健康手帳交付等、被爆者援護法に準じる援護法整備の課題につきましては現在行われている健康調査、健康管理等は、一定独自であるとのご指摘についてですが、被爆者援護法はその基本的考え方としてまず、健康診断により、被爆者の健康状態を把握して、その上で医療を要する者に対して医療の給付等が行われるものであって、健康診断と医療の給付をセットとしているのでありまして、ご指摘にはあたらないと考えております。
以上の点から、ご指摘につきましては環境省の所掌であると考えております。

A「援護法を除外せず被災者支援を検討する」旨の2012年2月の小宮山厚労大臣答弁はどのように引き継がれているのか
環境省 議事録として承知している

(3)福島原発事故で多数の住民が原爆症認定基準の1mSvを超える被ばくをしていることは被爆者援護法に準じた援護法整備の根拠の1つ
厚労省 原爆症認定は、疾病ごとに認定されている制度でして、手帳を交付されている方が得られる保健医療福祉にわたる色んなサービスの1つにしかすぎませんので、手帳交付とはまた、異なる話だと認識しております。

(4)健康保険の特例措置による医療費無料化の長期継続について。
厚労省 現在、東電福島第一原発事故に伴う避難指示区域等の被災者の方々につきましては、医療保険の窓口負担と保険料を免除しその免除に要した費用につきまして、国が全額の財政支援をすることとしております。こちらの財政支援につきましては、被災地の復興条件をふまえつつ、予算編成過程で検討していくものと認識しておりまして、今年度も継続しておるところでございますが、引き続き必要な予算を確保させて頂きたいという風に考えております。
国の補助100%は福島県のみで、避難指示解除にかかわらず、県外移住者も対象。
長期継続は原子力災害対策本部の政策決定によると考えられるので、今後それを念頭に交渉を進める。
被害者援護の法整備につながる福島の自治体ぐるみの重要な課題となるよう働きかける必要がある。

福島原発事故被害者援護の法整備に関して、環境・厚労両省同席の下、交渉を継続することを確認した。

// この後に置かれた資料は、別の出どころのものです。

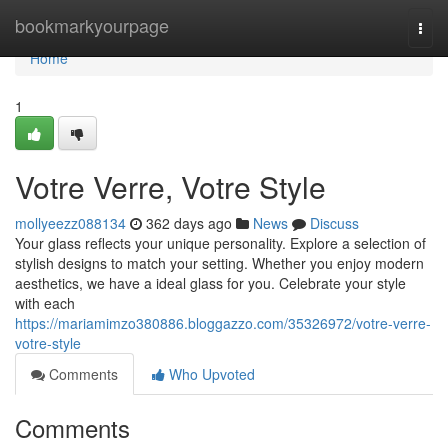
Home
bookmarkyourpage
Togg
navi
Home
1
Votre Verre, Votre Style
mollyeezz088134
362 days ago
News
Discuss
Your glass reflects your unique personality. Explore a selection of
stylish designs to match your setting. Whether you enjoy modern
aesthetics, we have a ideal glass for you. Celebrate your style
with each
https://mariamimzo380886.bloggazzo.com/35326972/votre-verre-
votre-style
Comments
Who Upvoted
Comments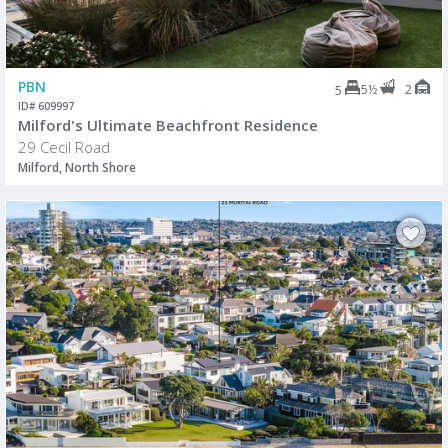
PBN
5½
2
5
ID# 609997
Milford's Ultimate Beachfront Residence
29 Cecil Road
Milford, North Shore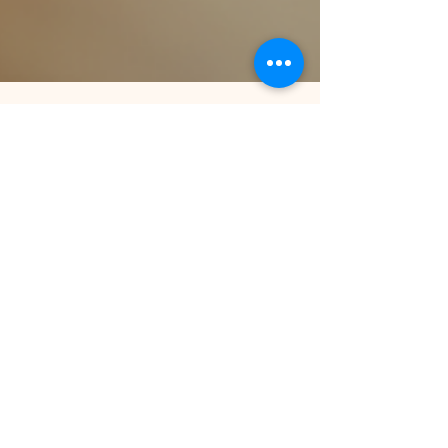
Sep 10, 2025
3 min read
Always-On Support: AI as Your
Learning Helpdesk
AI-powered learning helpdesks are transforming
corporate training by providing instant,
personalized support. Learn how HR teams can
leverage AI tools to reduce onboarding time,
improve engagement, and resolve employee
learning queries 24/7.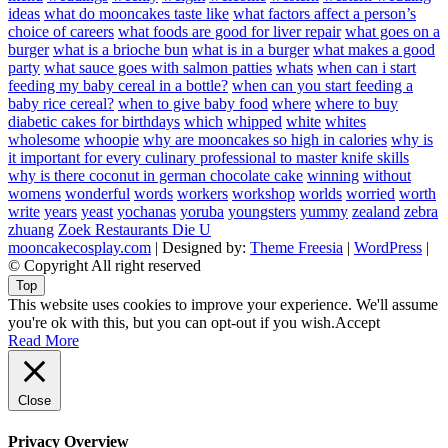
ideas
what do mooncakes taste like
what factors affect a person’s
choice of careers
what foods are good for liver repair
what goes on a
burger
what is a brioche bun
what is in a burger
what makes a good
party
what sauce goes with salmon patties
whats
when can i start
feeding my baby cereal in a bottle?
when can you start feeding a
baby rice cereal?
when to give baby food
where
where to buy
diabetic cakes for birthdays
which
whipped
white
whites
wholesome
whoopie
why are mooncakes so high in calories
why is
it important for every culinary professional to master knife skills
why is there coconut in german chocolate cake
winning
without
womens
wonderful
words
workers
workshop
worlds
worried
worth
write
years
yeast
yochanas
yoruba
youngsters
yummy
zealand
zebra
zhuang
Zoek Restaurants Die U
mooncakecosplay.com
| Designed by:
Theme Freesia
|
WordPress
|
© Copyright All right reserved
Top
This website uses cookies to improve your experience. We'll assume
you're ok with this, but you can opt-out if you wish.
Accept
Read More
Close
Privacy Overview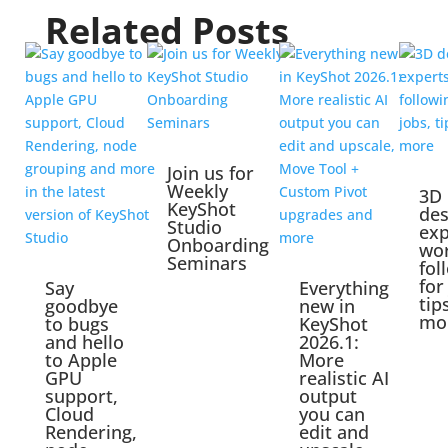
Related Posts
Join us for
Weekly
3D
KeyShot
des
Studio
exp
Onboarding
wo
Seminars
fol
for
Say
Everything
tip
goodbye
new in
mo
to bugs
KeyShot
and hello
2026.1:
to Apple
More
GPU
realistic AI
support,
output
Cloud
you can
Rendering,
edit and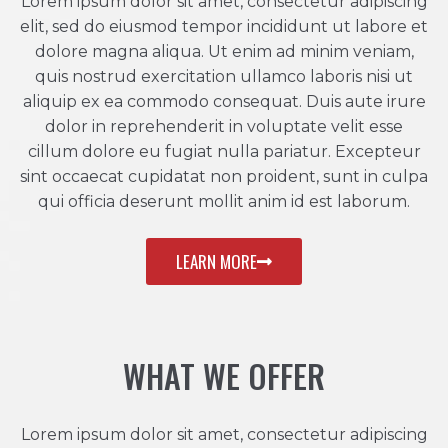
Lorem ipsum dolor sit amet, consectetur adipiscing
elit, sed do eiusmod tempor incididunt ut labore et
dolore magna aliqua. Ut enim ad minim veniam,
quis nostrud exercitation ullamco laboris nisi ut
aliquip ex ea commodo consequat. Duis aute irure
dolor in reprehenderit in voluptate velit esse
cillum dolore eu fugiat nulla pariatur. Excepteur
sint occaecat cupidatat non proident, sunt in culpa
qui officia deserunt mollit anim id est laborum.
LEARN MORE
WHAT WE OFFER
Lorem ipsum dolor sit amet, consectetur adipiscing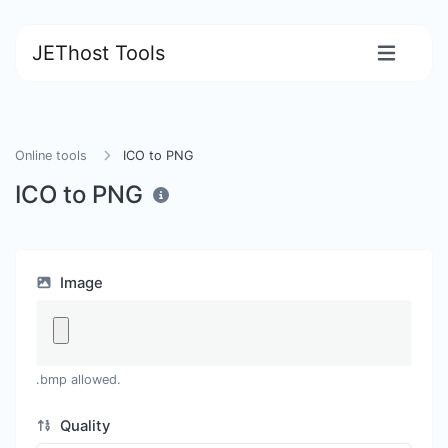
JEThost Tools
Online tools
ICO to PNG
ICO to PNG
Image
.bmp allowed.
Quality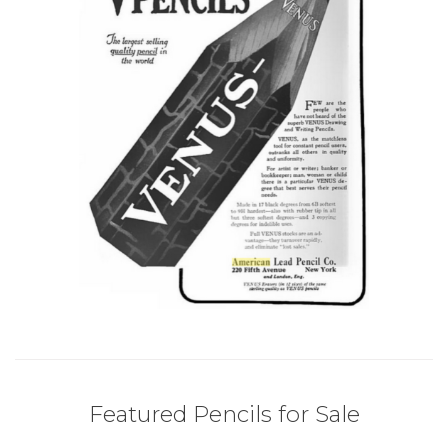
Featured Pencils for Sale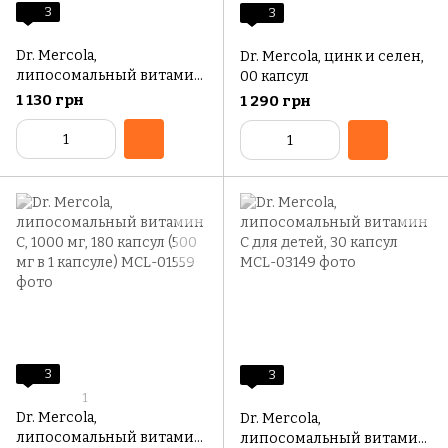
3
3
Dr. Mercola,
Dr. Mercola, цинк и селен,
липосомальный витамин
00 капсул
C, 1000 мг, 60 капсул (500
1 130 грн
1 290 грн
мг в 1 капсуле)
3
3
1
Dr. Mercola,
Dr. Mercola,
липосомальный витамин
липосомальный витамин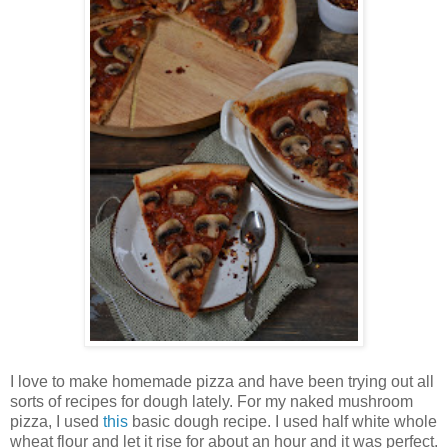
I love to make homemade pizza and have been trying out all
sorts of recipes for dough lately. For my naked mushroom
pizza, I used
this
basic dough recipe. I used half white whole
wheat flour and let it rise for about an hour and it was perfect.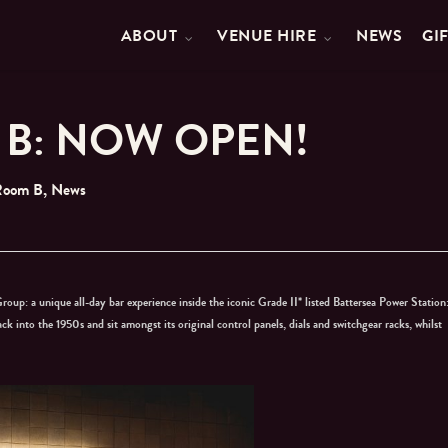
ABOUT
VENUE HIRE
NEWS
GI
B: NOW OPEN!
Room B
,
News
roup: a unique all-day bar experience inside the iconic Grade II* listed Battersea Power Station
ack into the 1950s and sit amongst its original control panels, dials and switchgear racks, whilst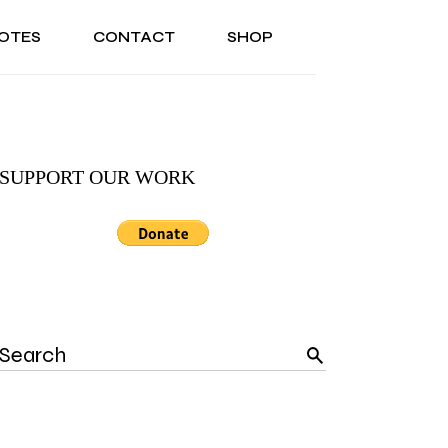
OTES
CONTACT
SHOP
ONAL
ABOUT US
TESTIMONIALS
SONAL
ABOUT US
TESTIMONIALS
SUPPORT OUR WORK
Search
for: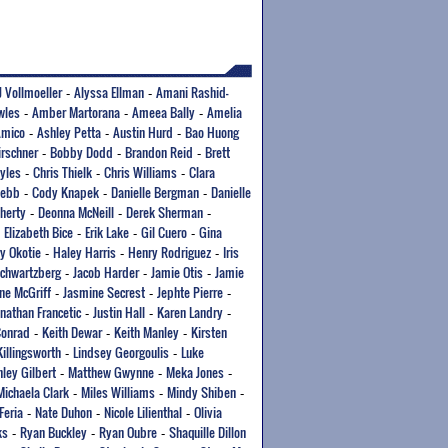
J Vollmoeller
Alyssa Ellman
Amani Rashid-
-
-
wles
Amber Martorana
Ameea Bally
Amelia
-
-
-
Amico
Ashley Petta
Austin Hurd
Bao Huong
-
-
-
irschner
Bobby Dodd
Brandon Reid
Brett
-
-
-
yles
Chris Thielk
Chris Williams
Clara
-
-
-
Webb
Cody Knapek
Danielle Bergman
Danielle
-
-
-
herty
Deonna McNeill
Derek Sherman
-
-
-
Elizabeth Bice
Erik Lake
Gil Cuero
Gina
-
-
-
-
y Okotie
Haley Harris
Henry Rodriguez
Iris
-
-
-
Schwartzberg
Jacob Harder
Jamie Otis
Jamie
-
-
-
ne McGriff
Jasmine Secrest
Jephte Pierre
-
-
-
onathan Francetic
Justin Hall
Karen Landry
-
-
-
Conrad
Keith Dewar
Keith Manley
Kirsten
-
-
-
Killingsworth
Lindsey Georgoulis
Luke
-
-
ley Gilbert
Matthew Gwynne
Meka Jones
-
-
-
Michaela Clark
Miles Williams
Mindy Shiben
-
-
-
Feria
Nate Duhon
Nicole Lilienthal
Olivia
-
-
-
ks
Ryan Buckley
Ryan Oubre
Shaquille Dillon
-
-
-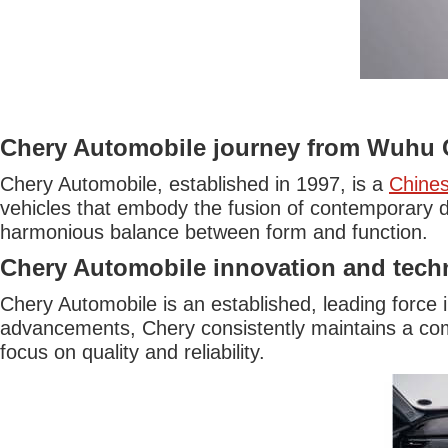
Chery Automobile journey from Wuhu 
Chery Automobile, established in 1997, is a
Chine
vehicles that embody the fusion of contemporary d
harmonious balance between form and function.
Chery Automobile innovation and tech
Chery Automobile is an established, leading force 
advancements, Chery consistently maintains a com
focus on quality and reliability.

2.国の責任による原発被ばく労働者の安全確保、健康・生活保障
(1)生涯1000mSvによる放射線管理に反対し撤回を求める
回答 大臣指針において、緊急作業従事者について、生涯1000mSvを超えないように、その後の線量管理のために採用している。管理ができなくなるような削除は適当ではないと考えています。
追及 90年勧告は、生涯線量1000mSvは勧告しないとしている。
追及 眼の水晶体の線量限度が500mSvに引き下げられ、「生涯1000mSvで放射線管理」は矛盾している。
回答 実効線量に関する新たなICRP勧告また放射線審議会からの意見具申というものは出ておりませんので、現時点では大臣指針を見直す予定はございません。

(2)白血病認定基準の年5mSv以上被ばくした労働者全員に長期健康管理の手帳交付と生涯無料の健康診断を求める。
事故後の福島第一原発被ばく労働従事者から多数の労災申請があり、ここ5年以内に、白血病3件、甲状腺がん1件が労災認定されていることをベースに追及したが、厚労省の回答からは、労災申請が増えていること、白血病等の労災認定が続いていることに対する危機感はうかがえなかった。
回答 現在は全国的に「年間最大50mSv、5年100mSv」で従事しているので、問題ないと考えている

(3)フクシマ原発労働者相談センターから、労働者の訴え紹介、省内での共有と厳重な指導の要請
・労働条件通知書が労働者に交付されない。いまだにこうしたことが起きている。
・上位下請けの職長からパワハラを受け、問題にしたら仕事を回さないと脅され始末書を書かされた。
・労働契約の賃金がハローワークの求人票より大幅に低かった。労基署は契約が優先するとの見解。